▶ **DIRECTIONS**:
Transcribe the full listing below exactly.

▶ **DATA PROVIDED**:
Start of Block

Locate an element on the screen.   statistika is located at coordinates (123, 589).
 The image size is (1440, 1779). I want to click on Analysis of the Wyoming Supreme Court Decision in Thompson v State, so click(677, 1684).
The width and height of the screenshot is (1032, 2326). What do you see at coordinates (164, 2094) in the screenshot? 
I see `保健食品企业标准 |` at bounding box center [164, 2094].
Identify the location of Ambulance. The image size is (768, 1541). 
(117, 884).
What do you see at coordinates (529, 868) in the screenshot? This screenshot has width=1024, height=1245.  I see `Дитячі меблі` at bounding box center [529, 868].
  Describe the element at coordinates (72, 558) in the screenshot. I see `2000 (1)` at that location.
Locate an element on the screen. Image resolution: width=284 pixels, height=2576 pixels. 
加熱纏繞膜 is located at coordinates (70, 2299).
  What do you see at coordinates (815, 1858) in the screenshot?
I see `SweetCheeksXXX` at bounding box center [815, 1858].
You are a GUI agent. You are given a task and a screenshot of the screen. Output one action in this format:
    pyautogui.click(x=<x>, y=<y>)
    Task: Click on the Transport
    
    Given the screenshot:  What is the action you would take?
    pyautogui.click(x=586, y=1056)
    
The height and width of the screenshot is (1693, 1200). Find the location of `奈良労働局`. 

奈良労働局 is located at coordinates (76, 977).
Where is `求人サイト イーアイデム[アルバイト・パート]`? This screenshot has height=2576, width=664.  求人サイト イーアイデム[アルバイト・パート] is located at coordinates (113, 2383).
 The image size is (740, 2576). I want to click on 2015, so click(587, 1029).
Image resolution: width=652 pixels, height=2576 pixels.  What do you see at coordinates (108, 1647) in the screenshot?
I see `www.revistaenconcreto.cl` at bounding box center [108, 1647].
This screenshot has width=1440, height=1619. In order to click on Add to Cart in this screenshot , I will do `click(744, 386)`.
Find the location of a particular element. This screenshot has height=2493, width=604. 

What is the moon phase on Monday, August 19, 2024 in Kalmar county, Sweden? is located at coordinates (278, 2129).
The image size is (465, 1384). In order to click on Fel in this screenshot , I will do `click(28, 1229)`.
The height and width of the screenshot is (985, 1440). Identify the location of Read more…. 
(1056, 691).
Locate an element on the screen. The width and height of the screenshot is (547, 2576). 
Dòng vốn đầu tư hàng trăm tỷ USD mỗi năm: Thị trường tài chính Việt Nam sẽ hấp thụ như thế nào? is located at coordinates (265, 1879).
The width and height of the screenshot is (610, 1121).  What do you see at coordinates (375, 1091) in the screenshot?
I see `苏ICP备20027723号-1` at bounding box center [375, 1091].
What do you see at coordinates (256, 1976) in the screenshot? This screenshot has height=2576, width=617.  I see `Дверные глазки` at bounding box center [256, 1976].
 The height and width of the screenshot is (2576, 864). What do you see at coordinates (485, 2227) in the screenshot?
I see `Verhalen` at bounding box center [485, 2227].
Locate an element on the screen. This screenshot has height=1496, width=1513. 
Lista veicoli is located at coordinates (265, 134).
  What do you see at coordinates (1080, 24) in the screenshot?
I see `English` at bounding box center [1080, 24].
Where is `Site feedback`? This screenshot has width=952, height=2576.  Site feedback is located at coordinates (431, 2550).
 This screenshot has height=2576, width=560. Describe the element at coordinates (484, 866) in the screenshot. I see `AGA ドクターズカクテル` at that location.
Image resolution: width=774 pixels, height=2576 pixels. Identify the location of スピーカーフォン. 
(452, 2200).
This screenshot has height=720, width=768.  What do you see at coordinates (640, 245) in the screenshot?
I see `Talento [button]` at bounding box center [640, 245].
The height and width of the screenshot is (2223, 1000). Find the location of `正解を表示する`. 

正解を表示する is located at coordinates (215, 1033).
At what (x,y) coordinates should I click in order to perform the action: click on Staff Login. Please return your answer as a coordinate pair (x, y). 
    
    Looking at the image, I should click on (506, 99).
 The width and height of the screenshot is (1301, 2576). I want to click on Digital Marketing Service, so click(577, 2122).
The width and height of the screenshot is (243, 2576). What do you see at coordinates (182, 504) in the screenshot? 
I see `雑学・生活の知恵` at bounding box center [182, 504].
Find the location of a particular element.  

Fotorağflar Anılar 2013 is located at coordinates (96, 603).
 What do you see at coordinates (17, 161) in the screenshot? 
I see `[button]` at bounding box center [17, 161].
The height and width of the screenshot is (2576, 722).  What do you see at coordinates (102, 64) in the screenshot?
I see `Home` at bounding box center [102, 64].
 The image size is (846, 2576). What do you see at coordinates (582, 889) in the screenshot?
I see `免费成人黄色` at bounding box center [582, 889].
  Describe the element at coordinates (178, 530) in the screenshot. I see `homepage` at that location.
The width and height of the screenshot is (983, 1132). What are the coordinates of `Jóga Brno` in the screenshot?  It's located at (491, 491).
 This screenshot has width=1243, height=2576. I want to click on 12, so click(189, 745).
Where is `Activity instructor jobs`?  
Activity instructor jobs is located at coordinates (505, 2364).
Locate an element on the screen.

End of Block

▶ **EXERCISE OUTPUT**:
Locate an element on the screen.   statistika is located at coordinates (123, 589).
 The image size is (1440, 1779). I want to click on Analysis of the Wyoming Supreme Court Decision in Thompson v State, so click(677, 1684).
The width and height of the screenshot is (1032, 2326). What do you see at coordinates (164, 2094) in the screenshot? 
I see `保健食品企业标准 |` at bounding box center [164, 2094].
Identify the location of Ambulance. The image size is (768, 1541). 
(117, 884).
What do you see at coordinates (529, 868) in the screenshot? This screenshot has width=1024, height=1245.  I see `Дитячі меблі` at bounding box center [529, 868].
  Describe the element at coordinates (72, 558) in the screenshot. I see `2000 (1)` at that location.
Locate an element on the screen. Image resolution: width=284 pixels, height=2576 pixels. 
加熱纏繞膜 is located at coordinates (70, 2299).
  What do you see at coordinates (815, 1858) in the screenshot?
I see `SweetCheeksXXX` at bounding box center [815, 1858].
You are a GUI agent. You are given a task and a screenshot of the screen. Output one action in this format:
    pyautogui.click(x=<x>, y=<y>)
    Task: Click on the Transport
    
    Given the screenshot:  What is the action you would take?
    pyautogui.click(x=586, y=1056)
    
The height and width of the screenshot is (1693, 1200). Find the location of `奈良労働局`. 

奈良労働局 is located at coordinates (76, 977).
Where is `求人サイト イーアイデム[アルバイト・パート]`? This screenshot has height=2576, width=664.  求人サイト イーアイデム[アルバイト・パート] is located at coordinates (113, 2383).
 The image size is (740, 2576). I want to click on 2015, so click(587, 1029).
Image resolution: width=652 pixels, height=2576 pixels.  What do you see at coordinates (108, 1647) in the screenshot?
I see `www.revistaenconcreto.cl` at bounding box center [108, 1647].
This screenshot has width=1440, height=1619. In order to click on Add to Cart in this screenshot , I will do `click(744, 386)`.
Find the location of a particular element. This screenshot has height=2493, width=604. 

What is the moon phase on Monday, August 19, 2024 in Kalmar county, Sweden? is located at coordinates (278, 2129).
The image size is (465, 1384). In order to click on Fel in this screenshot , I will do `click(28, 1229)`.
The height and width of the screenshot is (985, 1440). Identify the location of Read more…. 
(1056, 691).
Locate an element on the screen. The width and height of the screenshot is (547, 2576). 
Dòng vốn đầu tư hàng trăm tỷ USD mỗi năm: Thị trường tài chính Việt Nam sẽ hấp thụ như thế nào? is located at coordinates (265, 1879).
The width and height of the screenshot is (610, 1121).  What do you see at coordinates (375, 1091) in the screenshot?
I see `苏ICP备20027723号-1` at bounding box center [375, 1091].
What do you see at coordinates (256, 1976) in the screenshot? This screenshot has height=2576, width=617.  I see `Дверные глазки` at bounding box center [256, 1976].
 The height and width of the screenshot is (2576, 864). What do you see at coordinates (485, 2227) in the screenshot?
I see `Verhalen` at bounding box center [485, 2227].
Locate an element on the screen. This screenshot has height=1496, width=1513. 
Lista veicoli is located at coordinates (265, 134).
  What do you see at coordinates (1080, 24) in the screenshot?
I see `English` at bounding box center [1080, 24].
Where is `Site feedback`? This screenshot has width=952, height=2576.  Site feedback is located at coordinates (431, 2550).
 This screenshot has height=2576, width=560. Describe the element at coordinates (484, 866) in the screenshot. I see `AGA ドクターズカクテル` at that location.
Image resolution: width=774 pixels, height=2576 pixels. Identify the location of スピーカーフォン. 
(452, 2200).
This screenshot has height=720, width=768.  What do you see at coordinates (640, 245) in the screenshot?
I see `Talento [button]` at bounding box center [640, 245].
The height and width of the screenshot is (2223, 1000). Find the location of `正解を表示する`. 

正解を表示する is located at coordinates (215, 1033).
At what (x,y) coordinates should I click in order to perform the action: click on Staff Login. Please return your answer as a coordinate pair (x, y). 
    
    Looking at the image, I should click on (506, 99).
 The width and height of the screenshot is (1301, 2576). I want to click on Digital Marketing Service, so click(577, 2122).
The width and height of the screenshot is (243, 2576). What do you see at coordinates (182, 504) in the screenshot? 
I see `雑学・生活の知恵` at bounding box center [182, 504].
Find the location of a particular element.  

Fotorağflar Anılar 2013 is located at coordinates (96, 603).
 What do you see at coordinates (17, 161) in the screenshot? 
I see `[button]` at bounding box center [17, 161].
The height and width of the screenshot is (2576, 722).  What do you see at coordinates (102, 64) in the screenshot?
I see `Home` at bounding box center [102, 64].
 The image size is (846, 2576). What do you see at coordinates (582, 889) in the screenshot?
I see `免费成人黄色` at bounding box center [582, 889].
  Describe the element at coordinates (178, 530) in the screenshot. I see `homepage` at that location.
The width and height of the screenshot is (983, 1132). What are the coordinates of `Jóga Brno` in the screenshot?  It's located at (491, 491).
 This screenshot has width=1243, height=2576. I want to click on 12, so click(189, 745).
Where is `Activity instructor jobs`?  
Activity instructor jobs is located at coordinates (505, 2364).
Locate an element on the screen.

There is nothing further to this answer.